Don’t go and vote, or cancel the ballot, or leave it blank, then? In these hours the most reliable observers tell us that if Funaro’s voters in the first round were to vote again, it would be enough to elect her. Well, one thinks: let them do it, since they are convinced of it. But then, she starts to gnaw at a worm: what if they don’t come back? And what if Florence also ended up, perhaps by a handful of votes, in the hands of these horrible fascists? Behind the mediocre, colorless figure of the German director there are the small Florentine hierarchs, repellent even just to hear their voices. Here, then: let’s think about this possibility, from which one always turns one’s gaze away as one does with unlikely misfortunes. If it really happened this time, who would be to blame? Not responsibility, but precisely guilt: the moral one, the one that doesn’t make you sleep. For decades now, this is how it has worked on the left: an unworthy political class, which denies every principle, morally blackmails voters it doesn’t respect and doesn’t listen. It shifts all responsibility onto them, in an indecent yet effective misdirection. Really, if Florence were to move to the right, would it be the fault of those who have been denouncing this possible outcome for decades, condemning the right-wing policies committed by a so-called left, proposing alternatives, and spending themselves in every way for a change? No, this is really too much: if Florence were to move to the right it would not be thanks to this obscene right, nor the responsibility of the abstaining left-wing voters, but only the fault (and very serious fault) of those who have governed this city for decades without a shred of plan, of justice, of moral sense.

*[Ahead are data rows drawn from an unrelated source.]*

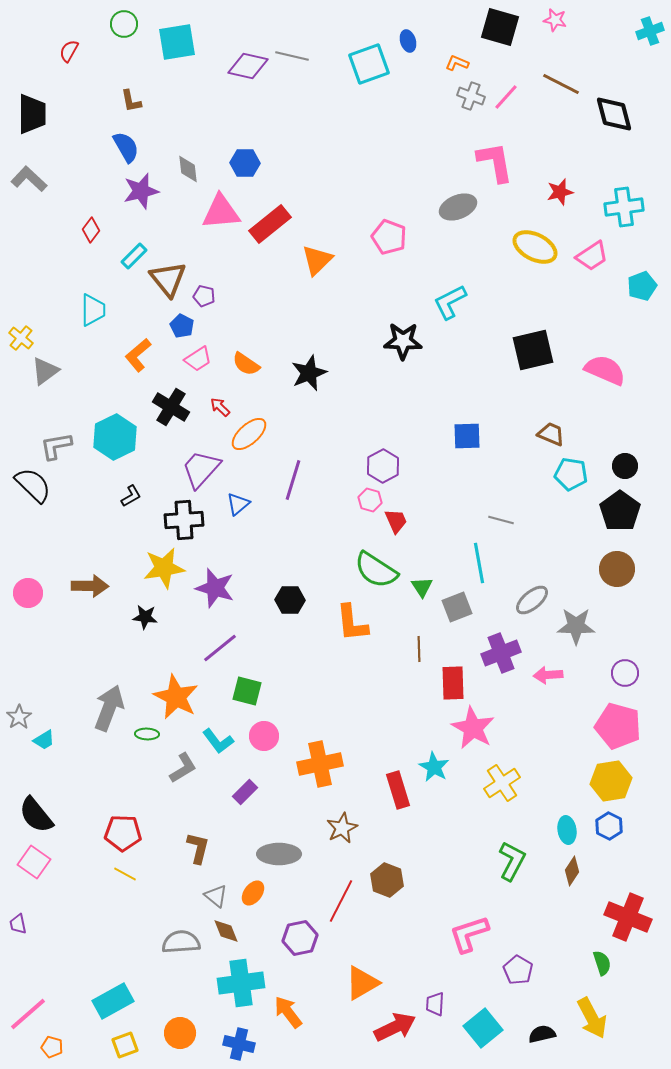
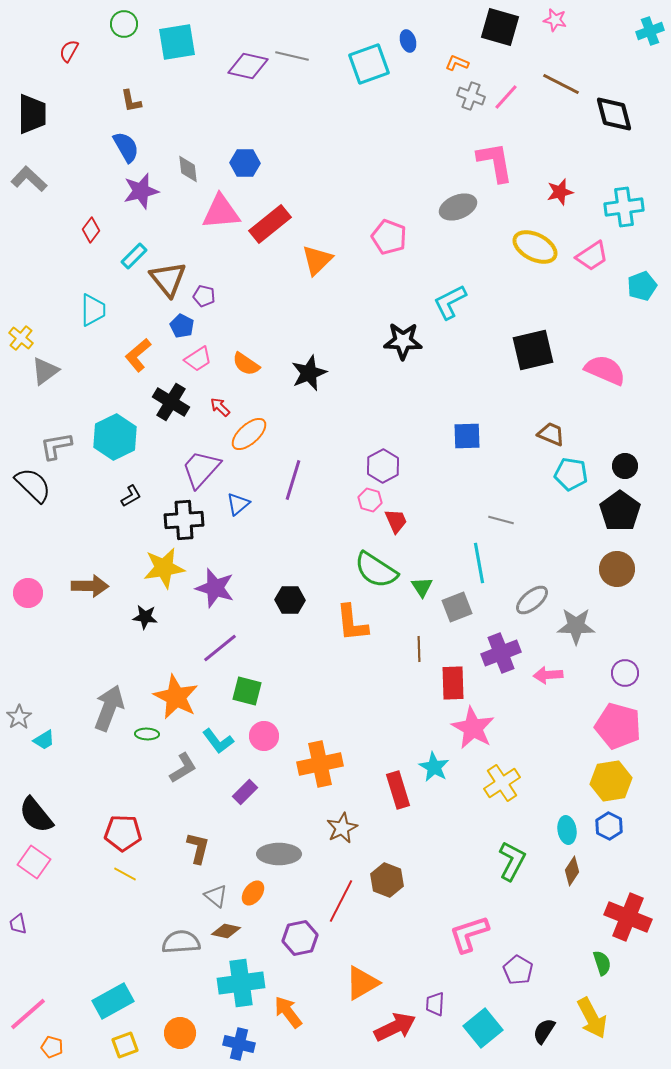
black cross at (171, 407): moved 5 px up
brown diamond at (226, 931): rotated 56 degrees counterclockwise
black semicircle at (542, 1034): moved 2 px right, 3 px up; rotated 44 degrees counterclockwise
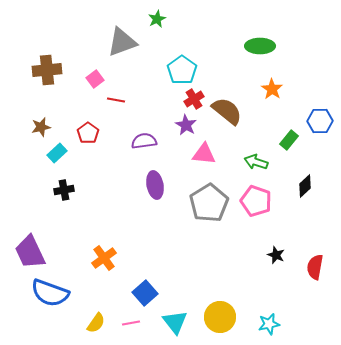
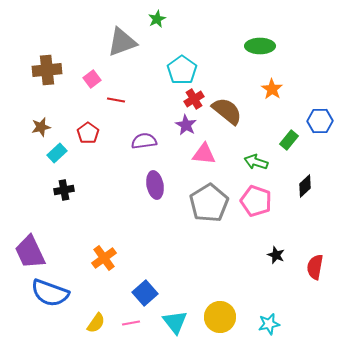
pink square: moved 3 px left
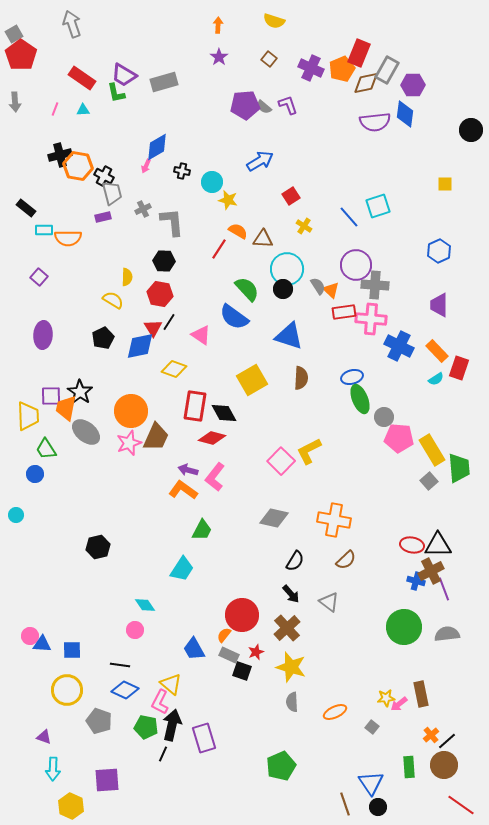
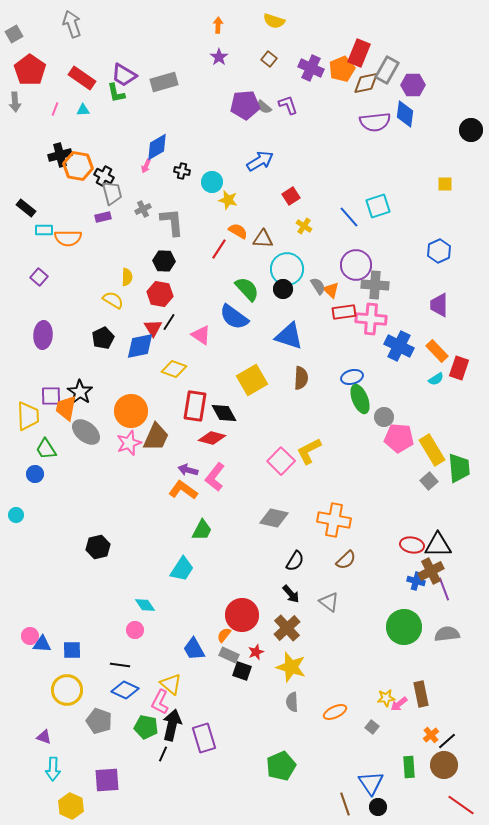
red pentagon at (21, 55): moved 9 px right, 15 px down
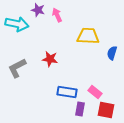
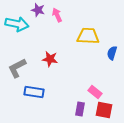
blue rectangle: moved 33 px left
red square: moved 2 px left
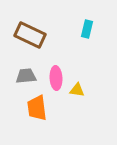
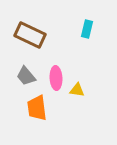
gray trapezoid: rotated 125 degrees counterclockwise
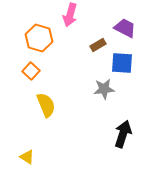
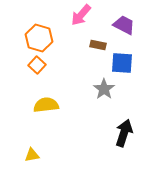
pink arrow: moved 11 px right; rotated 25 degrees clockwise
purple trapezoid: moved 1 px left, 3 px up
brown rectangle: rotated 42 degrees clockwise
orange square: moved 6 px right, 6 px up
gray star: rotated 30 degrees counterclockwise
yellow semicircle: rotated 75 degrees counterclockwise
black arrow: moved 1 px right, 1 px up
yellow triangle: moved 5 px right, 2 px up; rotated 42 degrees counterclockwise
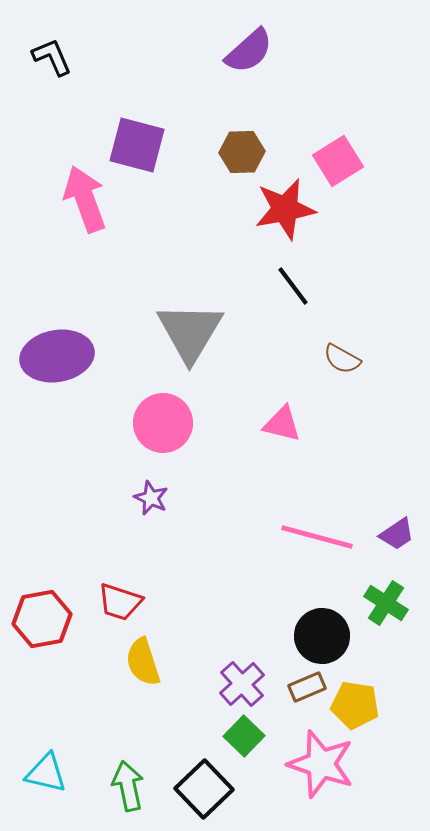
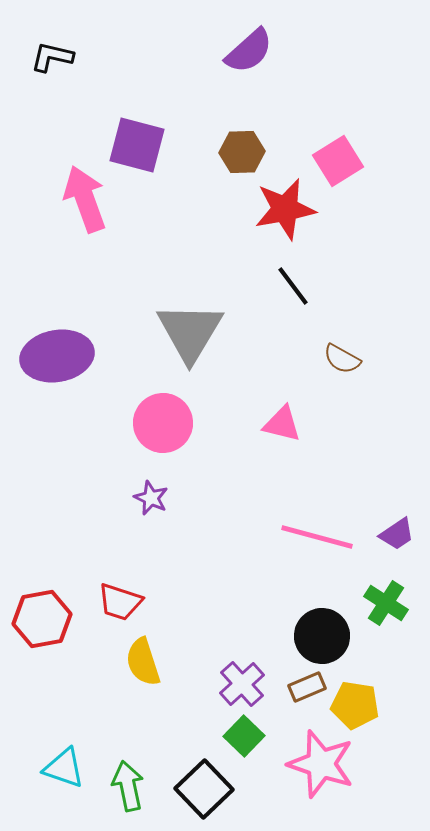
black L-shape: rotated 54 degrees counterclockwise
cyan triangle: moved 18 px right, 5 px up; rotated 6 degrees clockwise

There is widespread in Florence a growing intolerance towards a system that, half-heartedly, you increasingly hear called ‘a mafia’. Many would like to change. Like Renzo dei Betrothed, who “had so little to praise about the ordinary course of things, that he found himself inclined to approve anything that changed it, in any way.” In any way, just to change: I confess that if competing against the state of things were an anti-fascist and constitutional right, a democratic and compassionate right, I would almost (almost) be tempted to vote for it myself. Because ultimately the vision of the world would be very close to that of those who now govern the city, and at least there would be a healthy change in this clan ossification of power.

And yet, that right is not there: just as there is no left that is on the side of the least and fights to change the state of things. And this is why in the first round the absolute majority (150,980) of those entitled to vote in Florence (who are 288,571) said (with abstention, or with other votes) that they do not want the mayor or Funaro (who took 78,126 votes) nor Schmidt (59,465). And now, an electoral law which is the opposite of democracy will transform a minority (a small minority: less than a third) into a majority, with the false and lying rhetoric of the “mayor of all”. And so, sonce the field has been clouded by feelings of guilt, the political dilemma remains: what is the right thing to do in this run-off between two different ‘worsts’. I don’t think anyone is capable of indicating one choice as ‘dutiful’, or of criticizing another as ‘unworthy’: I certainly am not, who, in Moretti’s style, “barely represent myself”. We will feel bad in any way: whether by voting or not by voting (as I am more inclined to do). While I try to make a painful personal choice, I feel solidarity growing with my companions in misfortune who will make one or the other decision.